**What the task requires**.
From the listing below, select every line where the word "viagem" appears.

[[ Listed entries open ]]

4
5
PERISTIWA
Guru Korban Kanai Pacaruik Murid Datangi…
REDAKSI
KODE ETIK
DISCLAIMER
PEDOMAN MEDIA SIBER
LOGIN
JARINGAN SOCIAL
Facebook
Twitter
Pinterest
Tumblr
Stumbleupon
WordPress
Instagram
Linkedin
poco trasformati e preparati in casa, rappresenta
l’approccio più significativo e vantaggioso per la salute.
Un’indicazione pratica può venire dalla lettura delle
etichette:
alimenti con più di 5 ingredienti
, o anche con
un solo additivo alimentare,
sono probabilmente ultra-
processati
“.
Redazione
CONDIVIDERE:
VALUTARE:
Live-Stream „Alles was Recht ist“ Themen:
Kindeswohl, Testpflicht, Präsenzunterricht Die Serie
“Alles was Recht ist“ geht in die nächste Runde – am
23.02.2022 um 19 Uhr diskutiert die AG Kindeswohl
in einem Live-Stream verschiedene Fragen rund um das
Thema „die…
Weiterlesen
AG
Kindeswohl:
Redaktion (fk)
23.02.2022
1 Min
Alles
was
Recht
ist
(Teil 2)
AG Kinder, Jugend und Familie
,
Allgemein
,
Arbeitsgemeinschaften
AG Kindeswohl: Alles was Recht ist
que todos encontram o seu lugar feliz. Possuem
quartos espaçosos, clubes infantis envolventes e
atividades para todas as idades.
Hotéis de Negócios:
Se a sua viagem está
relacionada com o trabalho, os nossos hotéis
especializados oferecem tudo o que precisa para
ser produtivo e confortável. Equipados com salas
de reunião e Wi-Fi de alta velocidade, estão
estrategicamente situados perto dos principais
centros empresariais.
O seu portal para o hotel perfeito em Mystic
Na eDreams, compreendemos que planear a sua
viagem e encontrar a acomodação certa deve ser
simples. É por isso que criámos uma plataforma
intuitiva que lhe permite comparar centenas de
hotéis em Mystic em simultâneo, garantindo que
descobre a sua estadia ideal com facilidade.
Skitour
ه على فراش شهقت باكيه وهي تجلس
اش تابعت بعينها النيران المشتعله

[[ Listed entries closed ]]

**Solution for this task**.
Se a sua viagem está
viagem e encontrar a acomodação certa deve ser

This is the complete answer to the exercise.